Saleh Al-Yahri (Arabic:صالح اليهري) (born 30 May 1995) is a Qatari footballer. He currently plays for Al-Markhiya as a defender .

Career

Al-Gharafa
Al-Yahri started his career at Al-Gharafa and is a product of the Al-Gharafa's youth system.

Al-Markhiya
On 2016-2017 Season left Al-Gharafa and signed with Al-Markhiya. On 16 September 2017, Al-Yahri made his professional debut for Al-Markhiya against Al-Sadd in the Pro League, and the team won 2-0  However, the Disciplinary Committee of the Football Association decided to adopt the club Al-Sadd victory over Al-Markhiya with three clean goals, after the illegal participation of the arrested player Saleh Al-Yahri against Al-Sadd . On 13 June 2018, renewed his contract with Al-Markhiya.

Al-Shahania (loan)
On 23 July 2019, left Al-Markhiya and signed with Al-Shahania on loan of the season.
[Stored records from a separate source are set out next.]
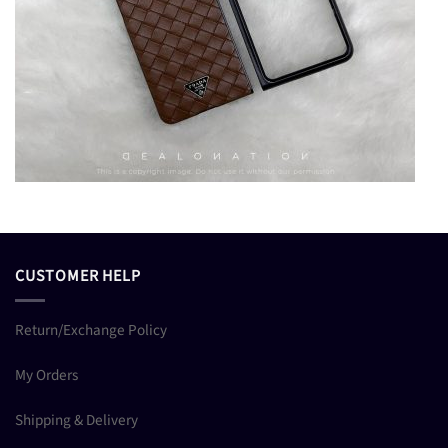
CUSTOMER HELP
Return/Exchange Policy
My Orders
Shipping & Delivery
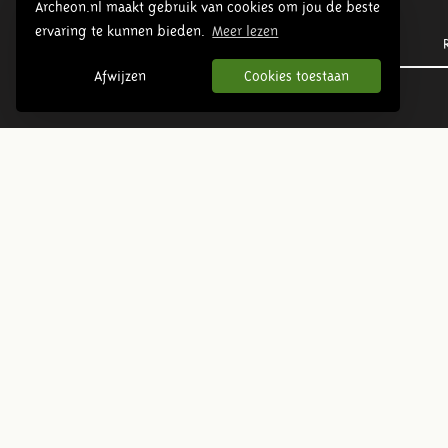
Archeon.nl maakt gebruik van cookies om jou de beste
ervaring te kunnen bieden.
Meer lezen
Prehistory
Afwijzen
Cookies toestaan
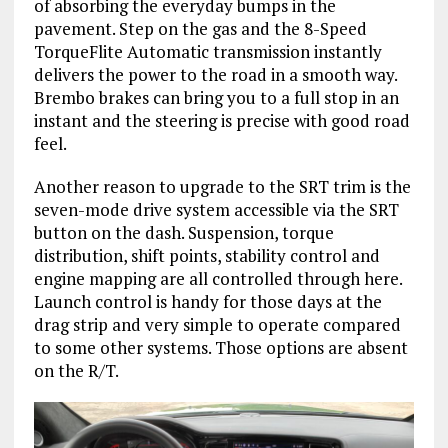
of absorbing the everyday bumps in the
pavement. Step on the gas and the 8-Speed
TorqueFlite Automatic transmission instantly
delivers the power to the road in a smooth way.
Brembo brakes can bring you to a full stop in an
instant and the steering is precise with good road
feel.
Another reason to upgrade to the SRT trim is the
seven-mode drive system accessible via the SRT
button on the dash. Suspension, torque
distribution, shift points, stability control and
engine mapping are all controlled through here.
Launch control is handy for those days at the
drag strip and very simple to operate compared
to some other systems. Those options are absent
on the R/T.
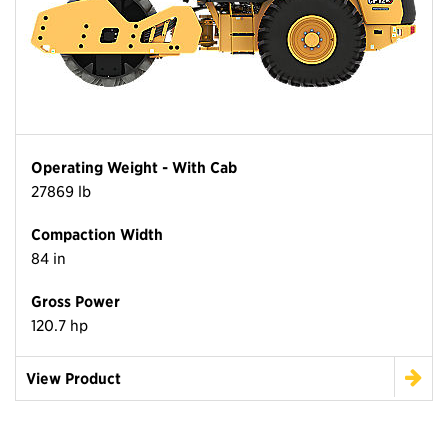
Operating Weight - With Cab
27869 lb
Compaction Width
84 in
Gross Power
120.7 hp
View Product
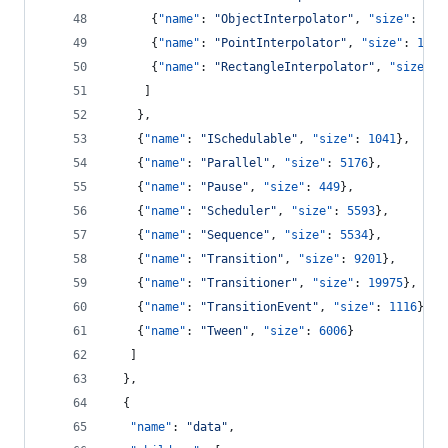
      {
"name"
: 
"
ObjectInterpolator
"
, 
"size"
: 
162
      {
"name"
: 
"
PointInterpolator
"
, 
"size"
: 
1675
      {
"name"
: 
"
RectangleInterpolator
"
, 
"size"
: 
     ]
    },
    {
"name"
: 
"
ISchedulable
"
, 
"size"
: 
1041
},
    {
"name"
: 
"
Parallel
"
, 
"size"
: 
5176
},
    {
"name"
: 
"
Pause
"
, 
"size"
: 
449
},
    {
"name"
: 
"
Scheduler
"
, 
"size"
: 
5593
},
    {
"name"
: 
"
Sequence
"
, 
"size"
: 
5534
},
    {
"name"
: 
"
Transition
"
, 
"size"
: 
9201
},
    {
"name"
: 
"
Transitioner
"
, 
"size"
: 
19975
},
    {
"name"
: 
"
TransitionEvent
"
, 
"size"
: 
1116
},
    {
"name"
: 
"
Tween
"
, 
"size"
: 
6006
}
   ]
  },
  {
"name"
: 
"
data
"
,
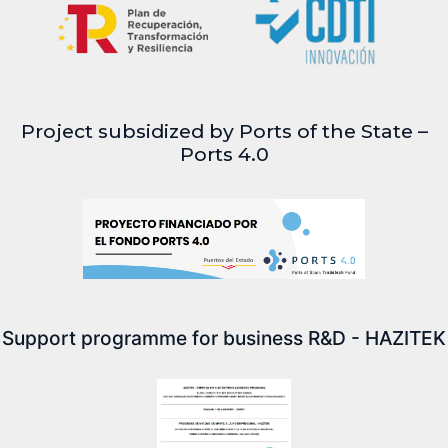
Project subsidized by Ports of the State –
Ports 4.0
Support programme for business R&D - HAZITEK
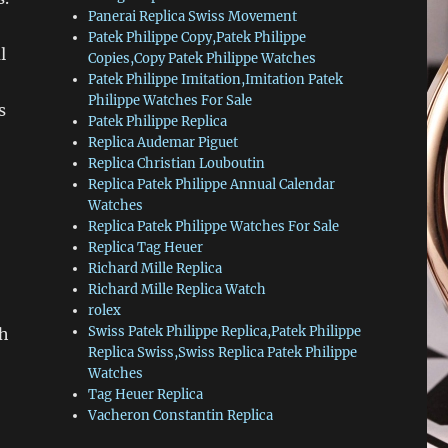
Panerai Replica Swiss Movement
Patek Philippe Copy,Patek Philippe
l
Copies,Copy Patek Philippe Watches
Patek Philippe Imitation,Imitation Patek
Philippe Watches For Sale
s
Patek Philippe Replica
Replica Audemar Piguet
Replica Christian Louboutin
Replica Patek Philippe Annual Calendar
Watches
Replica Patek Philippe Watches For Sale
Replica Tag Heuer
Richard Mille Replica
Richard Mille Replica Watch
rolex
Swiss Patek Philippe Replica,Patek Philippe
ch
Replica Swiss,Swiss Replica Patek Philippe
Watches
Tag Heuer Replica
Vacheron Constantin Replica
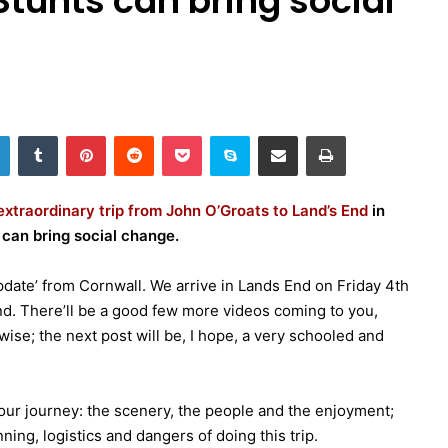
tunts can bring social
LinkedIn
Tumblr
Pinterest
Reddit
Pocket
Skype
Share via Email
Print
extraordinary trip from John O’Groats to Land’s End
in
 can bring social change.
‘update’ from Cornwall. We arrive in Lands End on Friday 4th
nd. There’ll be a good few more videos coming to you,
wise; the next post will be, I hope, a very schooled and
our journey: the scenery, the people and the enjoyment;
ing, logistics and dangers of doing this trip.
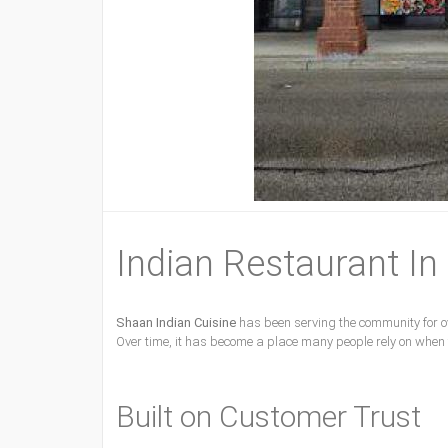
Indian Restaurant In
Shaan Indian Cuisine
has been serving the community for ov
Over time, it has become a place many people rely on when
Built on Customer Trust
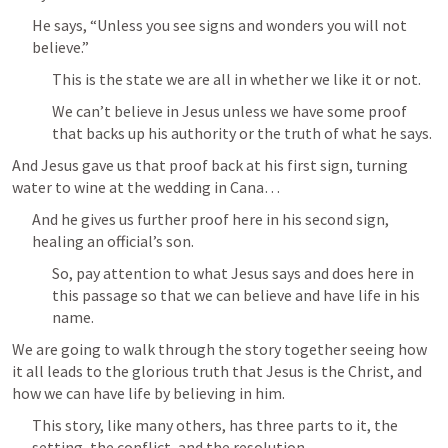
He says, “Unless you see signs and wonders you will not 
believe.”
This is the state we are all in whether we like it or not.
We can’t believe in Jesus unless we have some proof 
that backs up his authority or the truth of what he says.
And Jesus gave us that proof back at his first sign, turning 
water to wine at the wedding in Cana…
And he gives us further proof here in his second sign, 
healing an official’s son.
So, pay attention to what Jesus says and does here in 
this passage so that we can believe and have life in his 
name.
We are going to walk through the story together seeing how 
it all leads to the glorious truth that Jesus is the Christ, and 
how we can have life by believing in him.
This story, like many others, has three parts to it, the 
setting, the conflict, and the resolution.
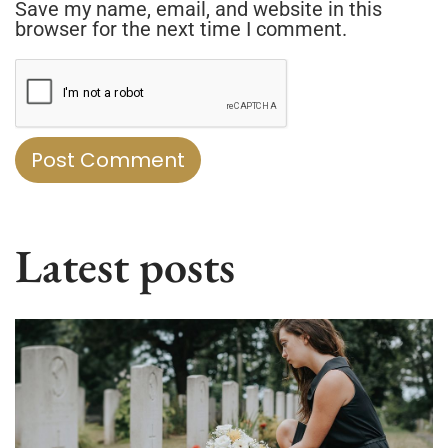
Save my name, email, and website in this
browser for the next time I comment.
Latest posts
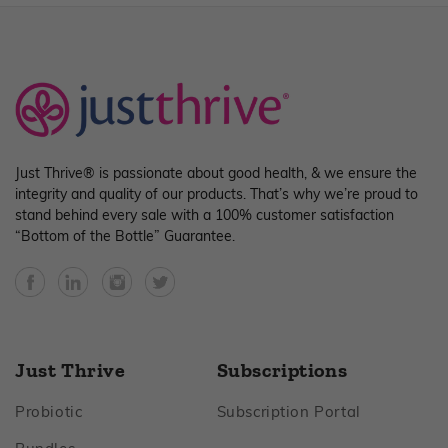
Just Thrive® is passionate about good health, & we ensure the
integrity and quality of our products. That’s why we’re proud to
stand behind every sale with a 100% customer satisfaction
“Bottom of the Bottle” Guarantee.
Facebook
YouTube
Instagram
Twitter
Just Thrive
Subscriptions
Footer
Footer
Probiotic
Subscription Portal
Footer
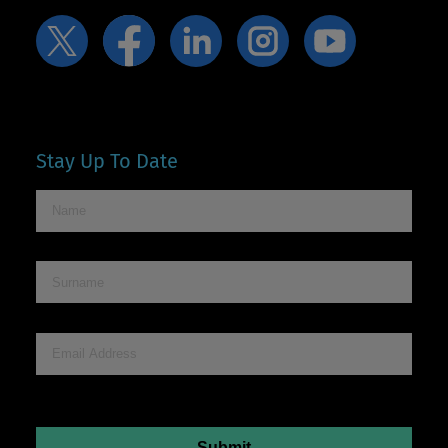
Stay Up To Date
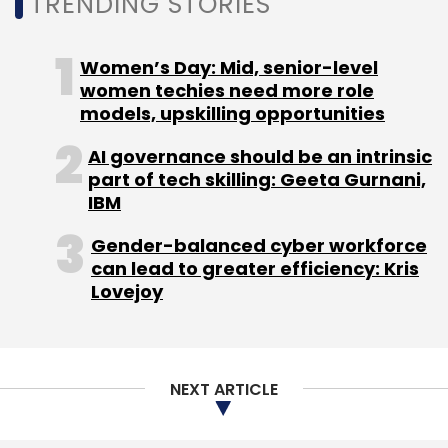
TRENDING STORIES
Women’s Day: Mid, senior-level
women techies need more role
Leave Your Comment(s)
models, upskilling opportunities
Sign up for Newsletter
AI governance should be an intrinsic
part of tech skilling: Geeta Gurnani,
Select your Newsletter frequency
IBM
Daily Newsletter
Weekly Newsletter
Monthly Newsletter
Gender-balanced cyber workforce
can lead to greater efficiency: Kris
Lovejoy
Subscribe
NEXT ARTICLE
PayTM
LogiNext
Paytm Money
Paytm First
Games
On 22 August 2018, Al-Yahri made his professional debut for Al-Shahania against Al-Gharafa in the Pro League .

Al-Wakrah (loan)
On 4 November 2020, left Al-Markhiya and signed with Al-Shahania on loan of the season.

External links

References

1995 births
Living people
Qatari footballers
Al-Gharafa SC players
Al-Markhiya SC players
Al-Shahania SC players
Al-Wakrah SC players
Qatar Stars League players
Qatari Second Division players
Association football defenders
Place of birth missing (living people)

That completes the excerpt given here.